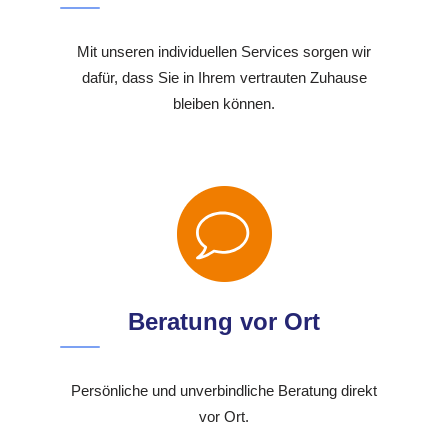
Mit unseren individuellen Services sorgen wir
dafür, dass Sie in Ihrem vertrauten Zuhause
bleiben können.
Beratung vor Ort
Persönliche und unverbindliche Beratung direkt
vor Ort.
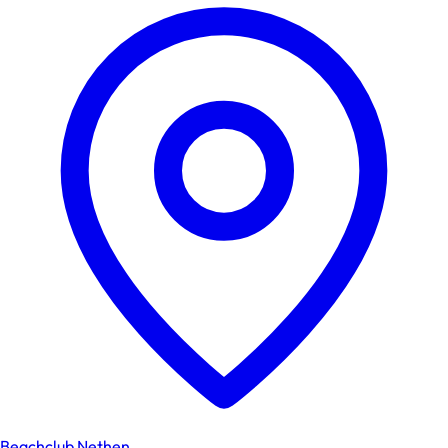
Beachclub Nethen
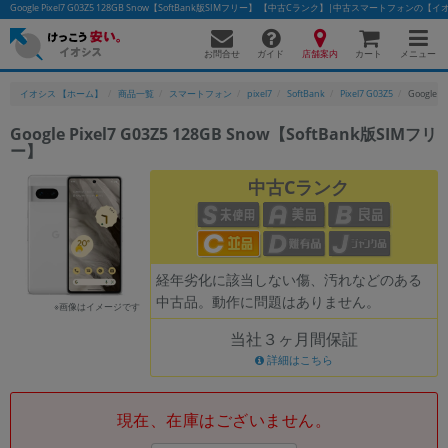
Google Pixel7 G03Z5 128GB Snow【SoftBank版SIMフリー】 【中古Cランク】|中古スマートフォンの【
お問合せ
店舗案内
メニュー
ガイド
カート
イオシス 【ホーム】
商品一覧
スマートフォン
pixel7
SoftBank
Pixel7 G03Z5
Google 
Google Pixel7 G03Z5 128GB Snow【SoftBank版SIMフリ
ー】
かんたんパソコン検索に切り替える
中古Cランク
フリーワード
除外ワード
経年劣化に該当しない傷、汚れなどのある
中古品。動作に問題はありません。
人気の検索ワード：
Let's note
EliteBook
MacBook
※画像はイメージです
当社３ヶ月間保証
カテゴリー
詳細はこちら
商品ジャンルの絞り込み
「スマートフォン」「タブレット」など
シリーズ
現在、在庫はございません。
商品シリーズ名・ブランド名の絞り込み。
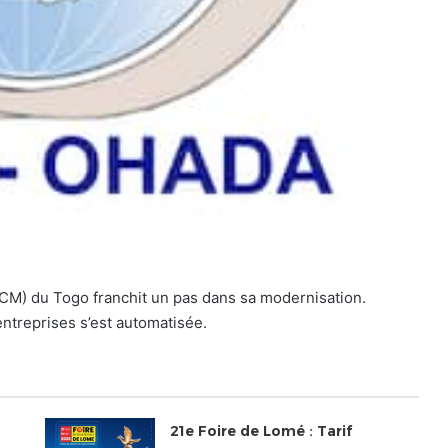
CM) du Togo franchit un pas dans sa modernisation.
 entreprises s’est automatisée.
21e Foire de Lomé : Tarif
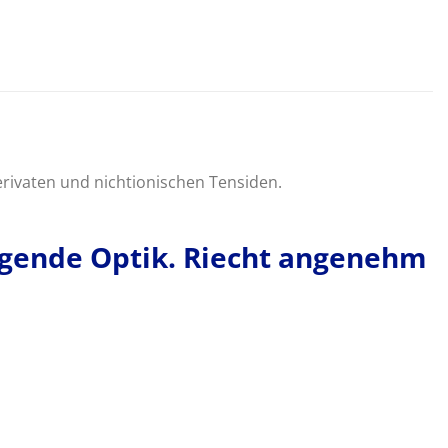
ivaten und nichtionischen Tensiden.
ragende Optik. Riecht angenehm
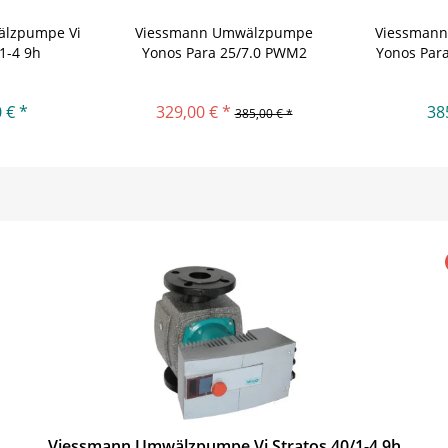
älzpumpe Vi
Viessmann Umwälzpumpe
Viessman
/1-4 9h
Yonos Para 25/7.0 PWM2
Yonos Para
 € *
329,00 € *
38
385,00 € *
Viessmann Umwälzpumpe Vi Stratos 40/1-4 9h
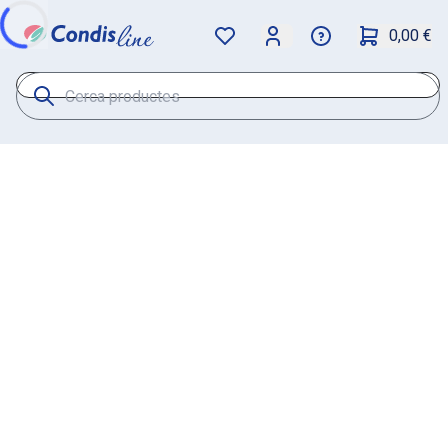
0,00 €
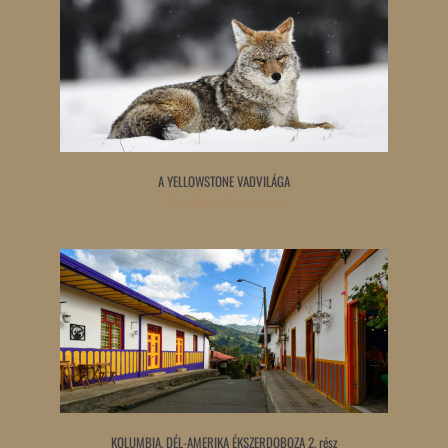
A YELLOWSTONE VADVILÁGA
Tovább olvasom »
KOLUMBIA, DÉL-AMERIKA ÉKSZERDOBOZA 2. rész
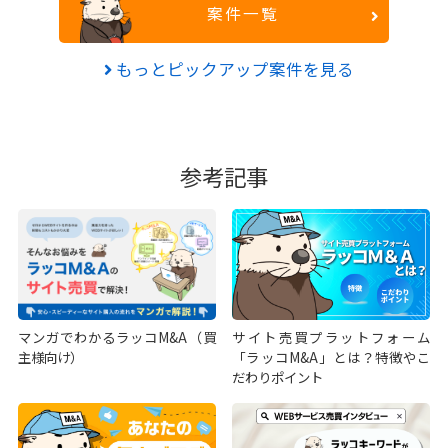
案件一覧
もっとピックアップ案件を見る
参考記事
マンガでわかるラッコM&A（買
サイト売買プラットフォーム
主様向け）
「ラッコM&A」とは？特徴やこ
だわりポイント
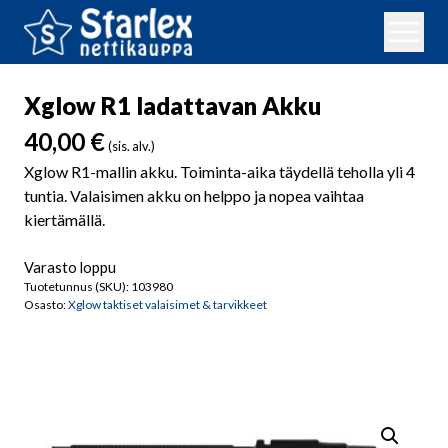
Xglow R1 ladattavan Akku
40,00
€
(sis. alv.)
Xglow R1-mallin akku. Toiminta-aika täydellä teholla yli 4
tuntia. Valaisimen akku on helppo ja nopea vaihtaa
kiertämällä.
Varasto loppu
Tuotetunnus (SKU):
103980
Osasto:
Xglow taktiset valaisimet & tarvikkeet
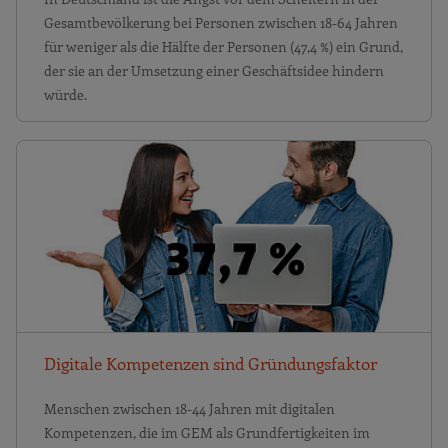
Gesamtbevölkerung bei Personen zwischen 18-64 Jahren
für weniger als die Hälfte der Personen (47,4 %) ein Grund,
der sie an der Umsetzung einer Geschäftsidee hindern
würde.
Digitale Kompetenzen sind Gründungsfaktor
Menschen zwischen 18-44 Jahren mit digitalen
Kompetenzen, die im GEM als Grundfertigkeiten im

::::::

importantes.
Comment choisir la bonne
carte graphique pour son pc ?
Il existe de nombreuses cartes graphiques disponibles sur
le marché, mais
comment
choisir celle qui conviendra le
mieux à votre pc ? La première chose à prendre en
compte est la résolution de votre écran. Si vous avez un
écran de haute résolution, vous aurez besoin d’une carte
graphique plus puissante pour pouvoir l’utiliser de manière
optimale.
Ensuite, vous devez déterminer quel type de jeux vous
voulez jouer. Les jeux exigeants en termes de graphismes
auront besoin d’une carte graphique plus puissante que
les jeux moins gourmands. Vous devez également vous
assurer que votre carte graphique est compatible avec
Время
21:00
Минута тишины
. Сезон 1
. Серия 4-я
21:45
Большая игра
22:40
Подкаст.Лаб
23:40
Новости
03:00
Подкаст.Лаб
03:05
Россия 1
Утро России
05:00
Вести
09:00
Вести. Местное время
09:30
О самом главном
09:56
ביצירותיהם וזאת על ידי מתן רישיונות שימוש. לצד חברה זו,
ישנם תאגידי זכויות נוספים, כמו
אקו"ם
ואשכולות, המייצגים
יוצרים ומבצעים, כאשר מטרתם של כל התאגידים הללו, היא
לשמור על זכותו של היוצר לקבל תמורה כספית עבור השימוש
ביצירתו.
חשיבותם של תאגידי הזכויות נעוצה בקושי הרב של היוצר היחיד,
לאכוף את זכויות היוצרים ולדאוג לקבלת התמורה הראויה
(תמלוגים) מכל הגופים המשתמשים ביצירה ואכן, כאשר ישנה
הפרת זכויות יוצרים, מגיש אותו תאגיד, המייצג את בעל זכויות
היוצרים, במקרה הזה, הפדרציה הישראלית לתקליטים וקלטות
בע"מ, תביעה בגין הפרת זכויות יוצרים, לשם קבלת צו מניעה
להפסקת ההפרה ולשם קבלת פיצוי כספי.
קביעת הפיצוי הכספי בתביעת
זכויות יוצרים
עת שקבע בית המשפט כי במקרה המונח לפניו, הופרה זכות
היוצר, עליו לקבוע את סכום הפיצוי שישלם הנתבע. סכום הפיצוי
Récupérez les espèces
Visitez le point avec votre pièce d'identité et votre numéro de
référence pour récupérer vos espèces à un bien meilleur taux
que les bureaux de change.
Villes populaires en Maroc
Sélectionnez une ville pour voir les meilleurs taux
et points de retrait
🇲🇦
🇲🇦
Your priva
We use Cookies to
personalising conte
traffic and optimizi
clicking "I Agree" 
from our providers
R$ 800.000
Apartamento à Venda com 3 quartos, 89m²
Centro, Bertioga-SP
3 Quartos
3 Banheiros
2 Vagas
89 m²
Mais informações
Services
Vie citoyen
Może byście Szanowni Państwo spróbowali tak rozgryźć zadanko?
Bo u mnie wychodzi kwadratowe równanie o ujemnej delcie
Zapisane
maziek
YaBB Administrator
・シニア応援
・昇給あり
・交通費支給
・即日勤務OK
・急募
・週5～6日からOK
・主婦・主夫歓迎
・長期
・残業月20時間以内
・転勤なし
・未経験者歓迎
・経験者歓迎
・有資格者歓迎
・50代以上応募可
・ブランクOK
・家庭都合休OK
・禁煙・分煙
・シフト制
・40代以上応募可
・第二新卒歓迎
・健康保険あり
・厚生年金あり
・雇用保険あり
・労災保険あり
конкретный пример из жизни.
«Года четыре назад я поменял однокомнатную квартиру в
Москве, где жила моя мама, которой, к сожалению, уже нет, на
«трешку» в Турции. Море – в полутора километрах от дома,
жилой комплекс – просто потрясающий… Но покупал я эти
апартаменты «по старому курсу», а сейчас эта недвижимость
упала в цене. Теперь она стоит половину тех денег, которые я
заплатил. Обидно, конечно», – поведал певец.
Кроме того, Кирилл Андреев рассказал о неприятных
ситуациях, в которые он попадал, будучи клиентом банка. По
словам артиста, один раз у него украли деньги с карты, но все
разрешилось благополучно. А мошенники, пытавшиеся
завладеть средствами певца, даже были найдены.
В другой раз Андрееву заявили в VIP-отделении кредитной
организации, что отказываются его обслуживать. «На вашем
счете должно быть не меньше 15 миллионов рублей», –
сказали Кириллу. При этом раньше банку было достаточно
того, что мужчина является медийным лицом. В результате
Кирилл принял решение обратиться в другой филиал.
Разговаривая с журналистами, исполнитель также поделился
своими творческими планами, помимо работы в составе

::::::

_Exercise goal_
Reproduce exactly the stretch of the material above that starts at the line with "3 Banheiros" and ends at the line with "своими творческими планами, помимо", both included, and nothing else.

_Exercise answer_
3 Banheiros
2 Vagas
89 m²
Mais informações
Services
Vie citoyen
Może byście Szanowni Państwo spróbowali tak rozgryźć zadanko?
Bo u mnie wychodzi kwadratowe równanie o ujemnej delcie
Zapisane
maziek
YaBB Administrator
・シニア応援
・昇給あり
・交通費支給
・即日勤務OK
・急募
・週5～6日からOK
・主婦・主夫歓迎
・長期
・残業月20時間以内
・転勤なし
・未経験者歓迎
・経験者歓迎
・有資格者歓迎
・50代以上応募可
・ブランクOK
・家庭都合休OK
・禁煙・分煙
・シフト制
・40代以上応募可
・第二新卒歓迎
・健康保険あり
・厚生年金あり
・雇用保険あり
・労災保険あり
конкретный пример из жизни.
«Года четыре назад я поменял однокомнатную квартиру в
Москве, где жила моя мама, которой, к сожалению, уже нет, на
«трешку» в Турции. Море – в полутора километрах от дома,
жилой комплекс – просто потрясающий… Но покупал я эти
апартаменты «по старому курсу», а сейчас эта недвижимость
упала в цене. Теперь она стоит половину тех денег, которые я
заплатил. Обидно, конечно», – поведал певец.
Кроме того, Кирилл Андреев рассказал о неприятных
ситуациях, в которые он попадал, будучи клиентом банка. По
словам артиста, один раз у него украли деньги с карты, но все
разрешилось благополучно. А мошенники, пытавшиеся
завладеть средствами певца, даже были найдены.
В другой раз Андрееву заявили в VIP-отделении кредитной
организации, что отказываются его обслуживать. «На вашем
счете должно быть не меньше 15 миллионов рублей», –
сказали Кириллу. При этом раньше банку было достаточно
того, что мужчина является медийным лицом. В результате
Кирилл принял решение обратиться в другой филиал.
Разговаривая с журналистами, исполнитель также поделился
своими творческими планами, помимо работы в составе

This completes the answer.